[Start of Attachment]

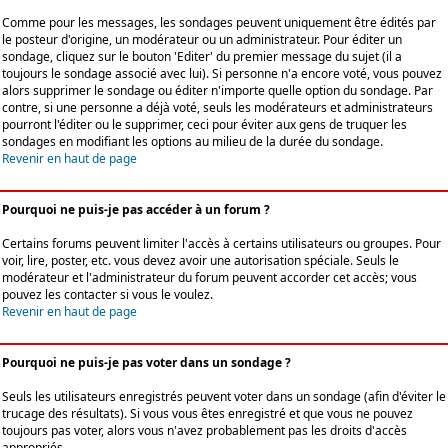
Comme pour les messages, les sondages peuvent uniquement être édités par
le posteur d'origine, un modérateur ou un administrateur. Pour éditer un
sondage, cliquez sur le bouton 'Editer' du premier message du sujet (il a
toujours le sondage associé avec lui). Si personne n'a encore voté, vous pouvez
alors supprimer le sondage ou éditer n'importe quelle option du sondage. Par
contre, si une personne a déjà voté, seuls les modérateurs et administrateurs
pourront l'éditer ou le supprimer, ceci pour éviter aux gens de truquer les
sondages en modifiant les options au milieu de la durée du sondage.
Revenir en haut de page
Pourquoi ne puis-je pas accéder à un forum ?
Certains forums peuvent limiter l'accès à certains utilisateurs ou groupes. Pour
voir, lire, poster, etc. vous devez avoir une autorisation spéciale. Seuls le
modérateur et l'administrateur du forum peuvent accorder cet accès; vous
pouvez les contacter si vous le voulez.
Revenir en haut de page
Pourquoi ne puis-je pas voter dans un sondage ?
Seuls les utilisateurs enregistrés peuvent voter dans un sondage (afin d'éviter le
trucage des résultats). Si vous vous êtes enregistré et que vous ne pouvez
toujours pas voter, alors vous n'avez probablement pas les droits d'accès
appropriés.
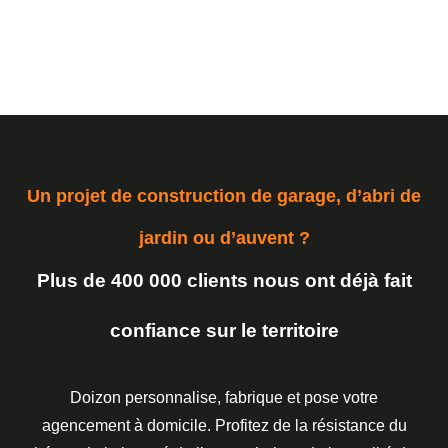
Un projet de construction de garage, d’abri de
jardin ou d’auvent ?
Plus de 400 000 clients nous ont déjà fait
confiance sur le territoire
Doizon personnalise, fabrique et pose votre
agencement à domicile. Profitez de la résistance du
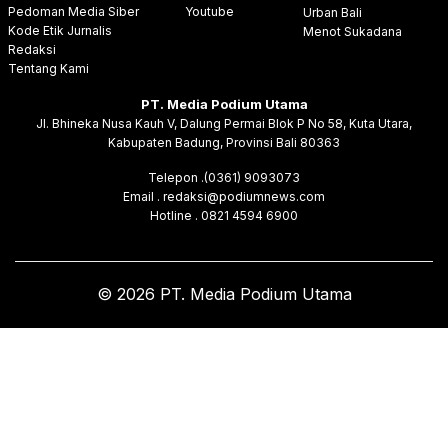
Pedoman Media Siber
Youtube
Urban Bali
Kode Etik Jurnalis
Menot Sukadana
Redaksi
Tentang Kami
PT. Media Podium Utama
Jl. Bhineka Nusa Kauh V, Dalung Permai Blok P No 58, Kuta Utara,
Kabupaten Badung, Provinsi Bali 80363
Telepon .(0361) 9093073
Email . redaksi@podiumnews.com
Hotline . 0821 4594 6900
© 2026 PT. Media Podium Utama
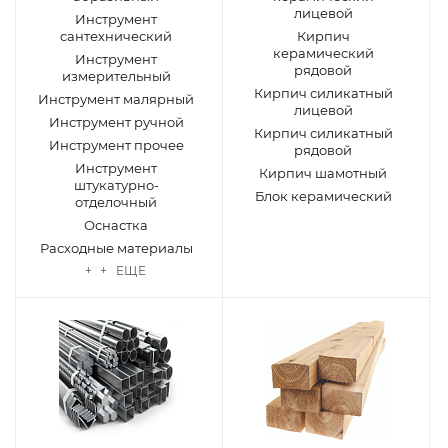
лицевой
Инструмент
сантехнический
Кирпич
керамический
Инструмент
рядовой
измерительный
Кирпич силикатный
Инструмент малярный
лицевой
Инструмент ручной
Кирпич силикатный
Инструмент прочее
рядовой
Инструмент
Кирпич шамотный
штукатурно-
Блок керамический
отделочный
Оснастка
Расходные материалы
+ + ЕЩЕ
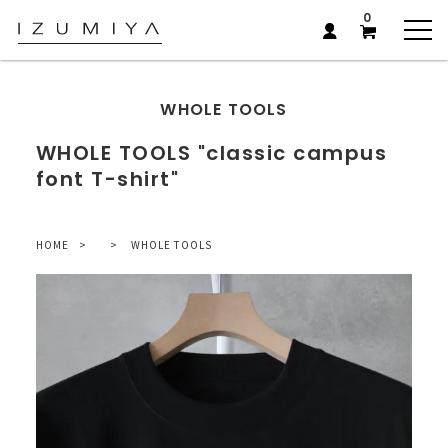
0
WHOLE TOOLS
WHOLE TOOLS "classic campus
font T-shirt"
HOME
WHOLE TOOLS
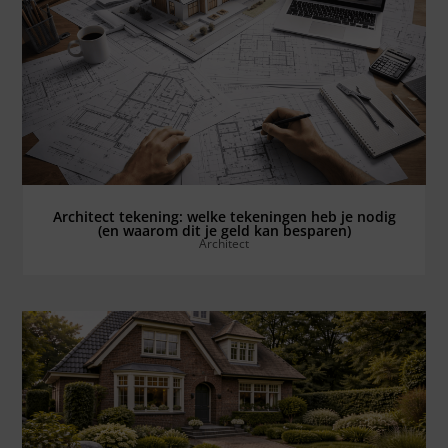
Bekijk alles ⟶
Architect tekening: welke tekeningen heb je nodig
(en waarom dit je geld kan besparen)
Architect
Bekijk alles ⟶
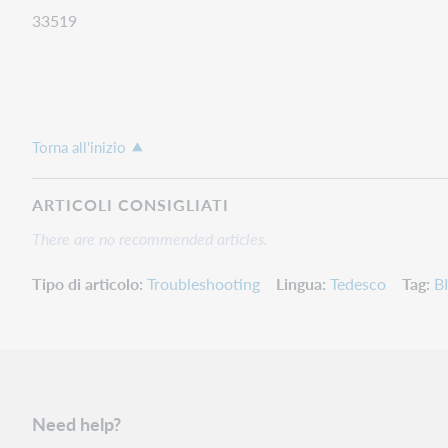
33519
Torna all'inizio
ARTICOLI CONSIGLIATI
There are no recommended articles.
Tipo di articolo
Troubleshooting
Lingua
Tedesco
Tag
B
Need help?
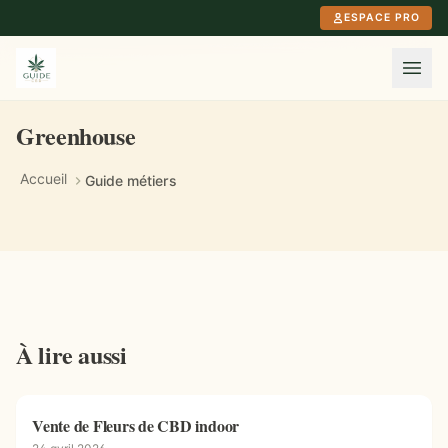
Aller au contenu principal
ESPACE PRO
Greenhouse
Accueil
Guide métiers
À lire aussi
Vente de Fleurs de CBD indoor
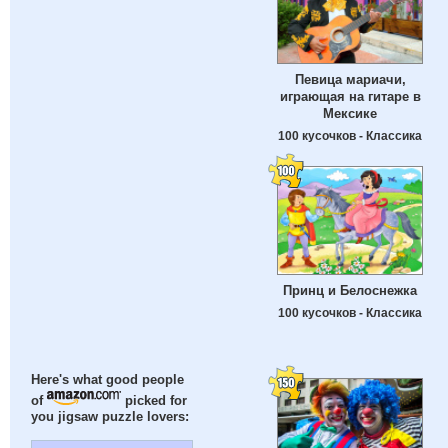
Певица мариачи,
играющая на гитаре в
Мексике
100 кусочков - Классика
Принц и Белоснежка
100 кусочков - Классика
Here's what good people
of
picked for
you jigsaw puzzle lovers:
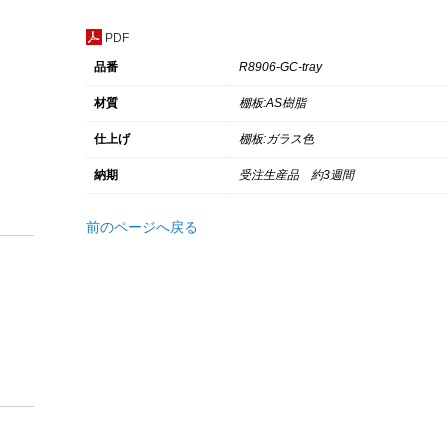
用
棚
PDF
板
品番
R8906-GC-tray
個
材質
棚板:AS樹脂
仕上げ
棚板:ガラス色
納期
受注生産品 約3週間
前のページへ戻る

[End of Attachment]

Exactly as written, give again every line from the one containing "Tipo di articolo" through the last line of the material, both included, with the pictures left out.

■ RESULT OF THE TASK:
Tipo di articolo
Troubleshooting
Lingua
Tedesco
Tag
B
Need help?
Aller au contenu principal
ESPACE PRO
Greenhouse
Accueil
Guide métiers
À lire aussi
Vente de Fleurs de CBD indoor
Певица мариачи,
играющая на гитаре в
Мексике
100 кусочков - Классика
Принц и Белоснежка
100 кусочков - Классика
Here's what good people
of
picked for
you jigsaw puzzle lovers:
用
棚
PDF
板
品番
R8906-GC-tray
個
材質
棚板:AS樹脂
仕上げ
棚板:ガラス色
納期
受注生産品 約3週間
前のページへ戻る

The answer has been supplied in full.